The Go Cornwall 26 service arrived on time at 11:23. From the hospital, we drove back to Lanivet, along the old A30, in and out of Cornwall Services (again nobody got on or off), through Victoria and Roche towards Stenalees. Good views of the massive road works for the new A391 St Austell to A30 link road being built alongside the existing road. At Stenalees, we turned back up towards Bugle and then back to Penwithick before rejoining the St Austell distributor road. In to St Austell via Tregonissey Road and arriving at the bus station, due at 12:13 but late because of the slow journey through the Bugle area, arriving at 12:20 only just in time to connect with my next bus, the 27 back to Grampound, leaving at 12:21.

Overall, an interesting round trip using two First and two Go Cornwall services.
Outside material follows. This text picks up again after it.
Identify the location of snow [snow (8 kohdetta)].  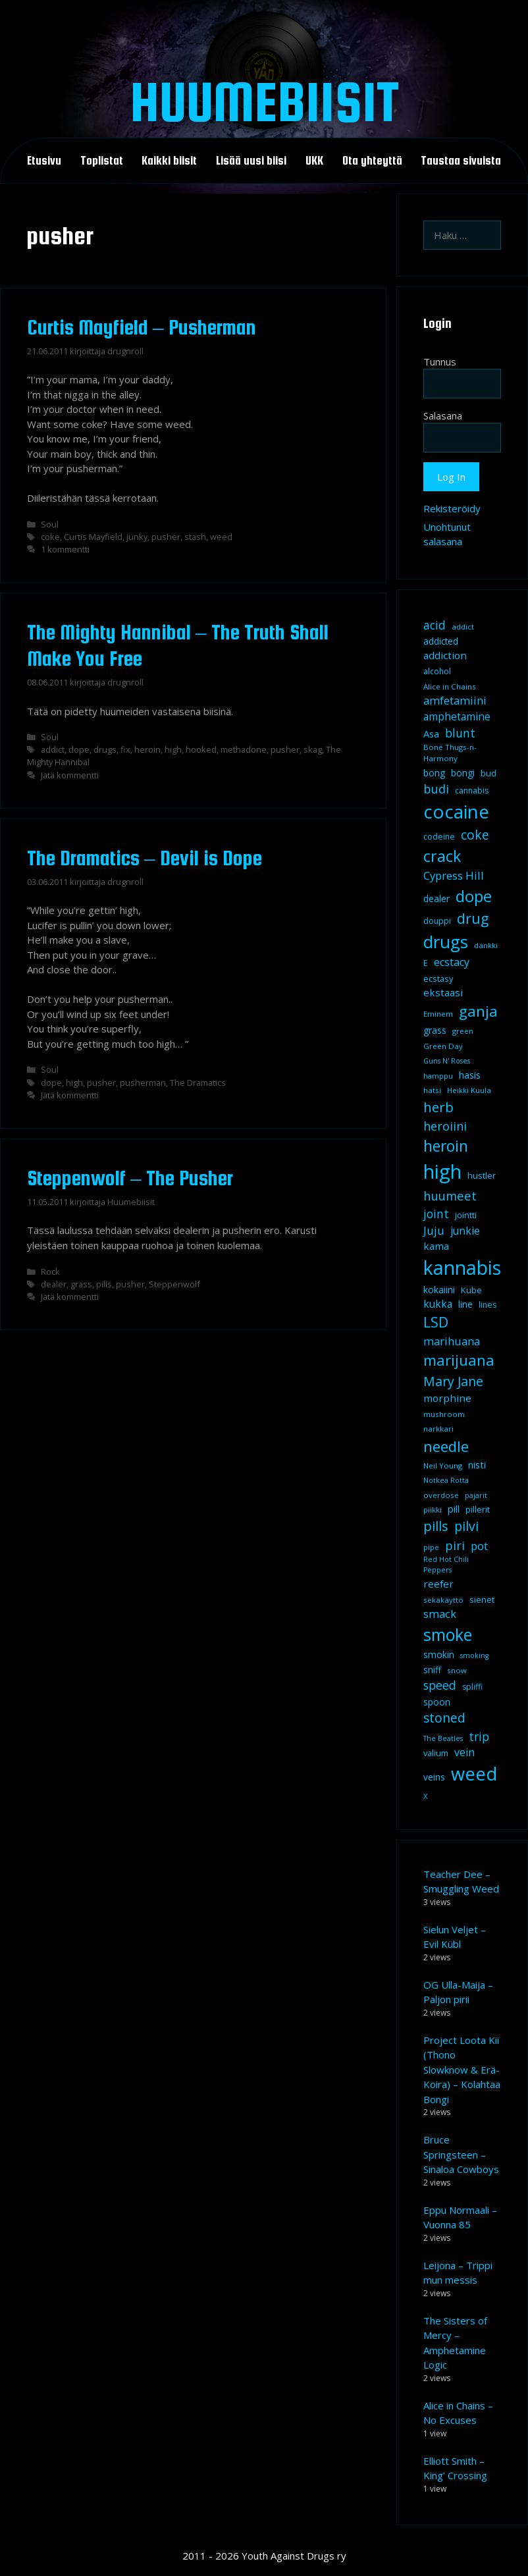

All, fortunately, were on time or within a few minutes of scheduled times, meaning that my connections worked OK. If the 26 had been a minute later at St Austell, I would have missed my connection and would have had to wait an hour for the next bus.
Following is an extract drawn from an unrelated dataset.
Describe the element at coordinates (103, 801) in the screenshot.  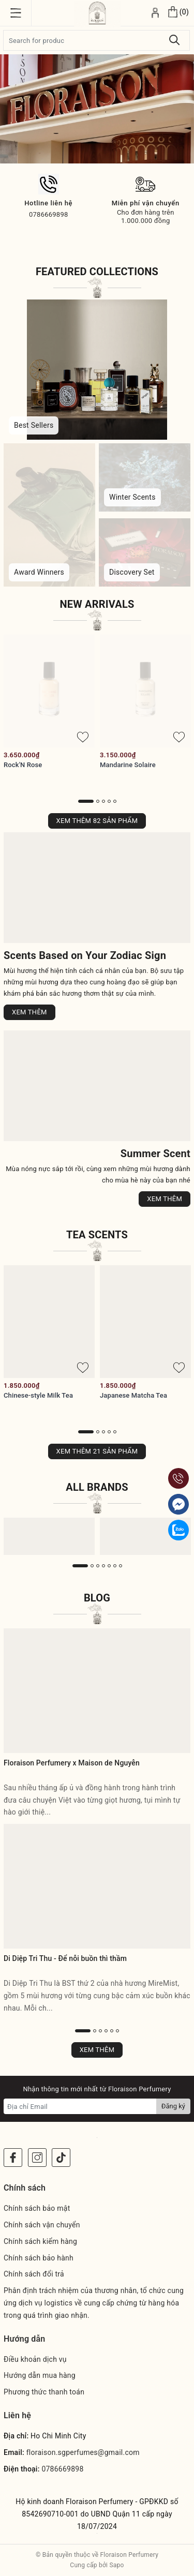
I see `3 [button]` at that location.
I did encounter a blip on the tap and cap system. I used tap on, tap off for each journey and was charged £2 for each of the first two journeys (the government funded maximum price operable for January to March). On the 26, there seemed to be a problem with the ticket machine. For the first half of the journey, the GPS tracking was not working and the bus was not being picked up on the online systems. By about Stenalees, it seemed to have been corrected because, from there, I was able to track the bus online. However, at St Austell bus station, the tap off machine was not working and I was unable to tap off. When I looked at the Littlepay website for a record of my journeys, it was showing my Bodmin to St Austell journey as incomplete. Later in the day, the system charged me for an incomplete journey at the £2 price, but it did not give me the benefit of the daily £5 maximum. My fourth journey was also charged at £2 when it should have been free after I had paid £5 for the day. I ended up paying £8 for the four journeys. I have lodged a complaint via Littlepay about this but am awaiting feedback from them. I did wonder if there was a general problem of the £5 maximum daily charge not working because of an algorithm conflict between the £2 fares and the £5 maximum. However, having tested it on a subsequent day, the £5 maximum criterion does seem to be working. It may have just been a blip because of the incomplete journey.